While many people suffer from an occasional cold sore or canker sore, it’s important to keep any eye on any sores in the mouth that don’t seem to be healing. Lingering mouth sores may be an indication of oral cancer, especially if you smoke, drink or use chewing tobacco. Keep an eye out for unusual white patches inside the mouth or on the tongue, as well–these patches are known as leukoplakia, a pre-cancerous lesion that can lead to oral cancer if left untreated.
Rapid Weight Loss:
Unless you are starting a new diet or workout routine, be wary of any sudden, large loss of body weight. While there are a number of other potential explanations for rapid weight loss, it is also a symptom of certain types of cancer, such as pancreatic, lung and stomach cancer. Even if you lead an active lifestyle, extreme weight loss in a short period of time–such as 5 to 10 pounds in a week–should be a warning sign to speak with a medical professional.
Feeling tired isn’t unusual after a busy day, but you might have cause to be concerned if you are dealing with constant fatigue that does not improve with rest and a balanced diet. As with many other signs of cancer, fatigue is a symptom shared by dozens of less serious illnesses, so don’t panic just because you’re feeling tired. Instead, speak with your physician to explore the root cause.
Skin cancer is one of the easiest cancers to detect early, due to the presence of visible skin changes. If you discover a wart, mole, freckle or skin tag that seems to be changing color, shape or size, speak to a professional right away. Dark patches on the skin are another common sign of melanoma, especially if the border of the discolored area begins to fade. If you spend much of your work or recreational time outdoors, always take proper precautions and stay vigilant for any changes to your skin.
While it is rare, unusual or long-lasting pain can be a symptom of brain, bone and testicular cancer. If you suffer from chronic pain that doesn’t seem to have any cause, and if the pain doesn’t lessen over time, you should make an appointment with a doctor to pin down the cause and ensure that you are not dealing with a cancerous growth.
A lump or painful swelling in the breasts, testicles or lymph nodes is often a warning sign for cancer. Both men and women should examine themselves for lumps at least once a month, since breast and testicular cancer can take hold rapidly. While it is much less common, keep in mind that cancerous lumps can form in other places as well, so don’t hesitate to contact your physician if you notice an odd lump under your skin, especially near your joints.

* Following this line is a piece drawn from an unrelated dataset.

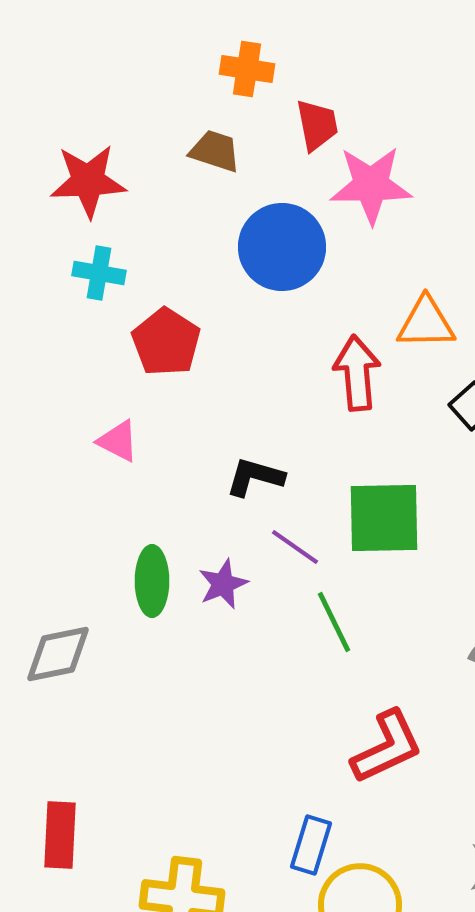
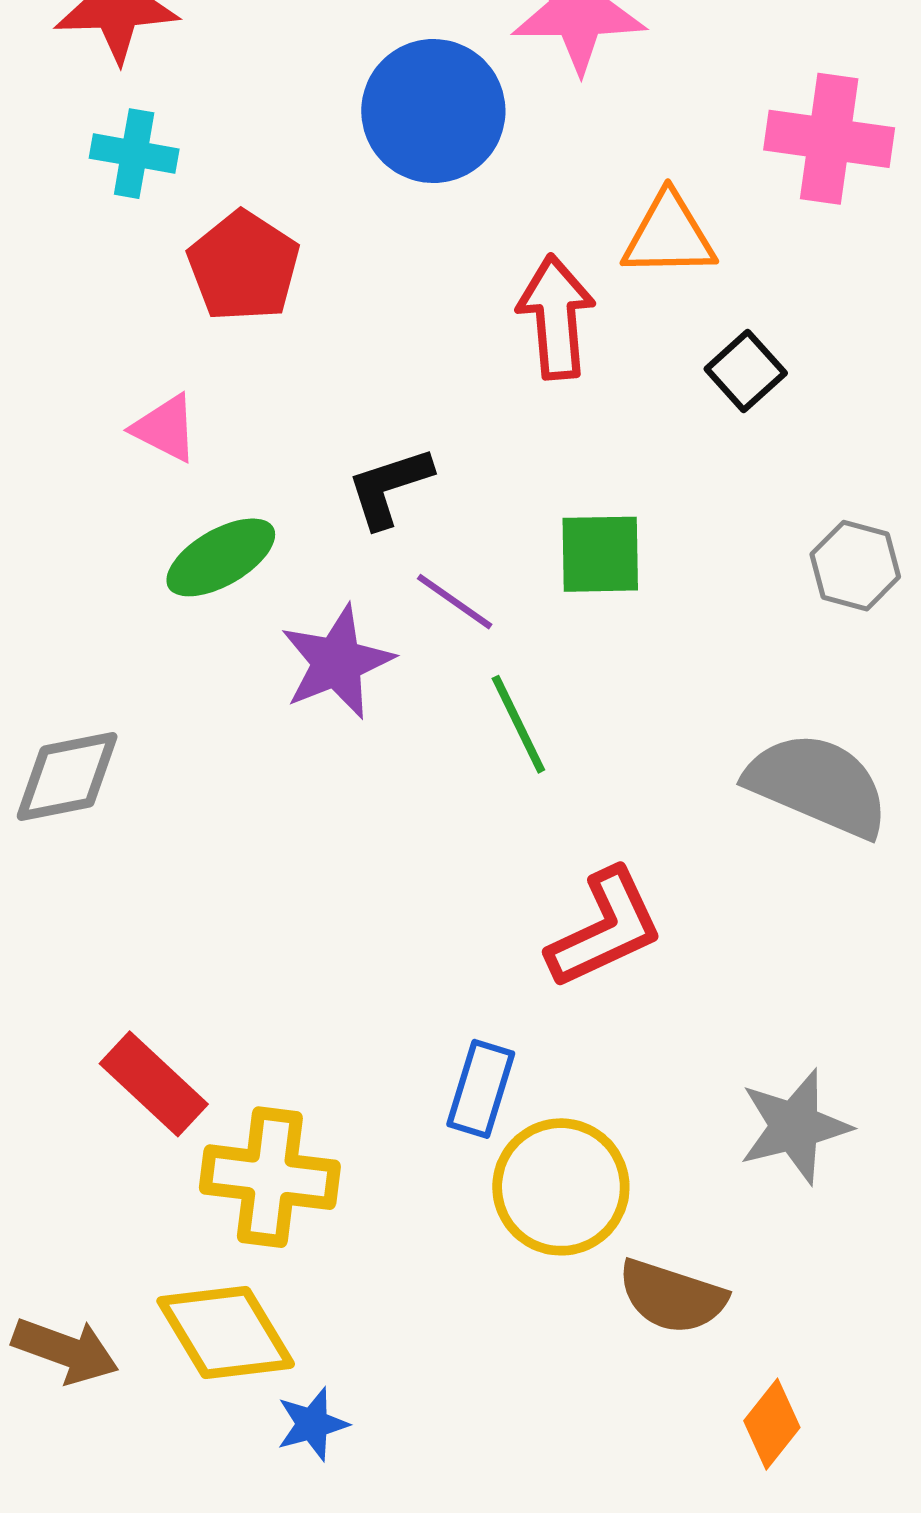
black L-shape: (255, 477) -> (389, 487), turned -34
green square: (384, 518) -> (600, 554), size x0.7
green ellipse: (152, 581) -> (221, 557), moved, turned 60
purple star: (223, 584) -> (337, 662), size x1.4
red rectangle: (60, 835) -> (154, 1084), moved, turned -50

Several forms of cancer are commonly accompanied by bleeding, which should never be ignored. Coughing up blood may be a sign of lung or throat cancer, particularly if you are having trouble swallowing. Blood in your urine or stool may indicate colon, bladder or prostate cancer. Finally, women should watch for excessive spotting between periods, as this symptom is commonly associated with cervical cancer.
Few people visit the doctor as often as they should, which makes it even more important to pay attention to warning signs to catch cancer before it has the chance to grow or spread. If you notice symptoms that worsen or linger for an unusually long period of time, don’t waste time. Speaking with your health care professional.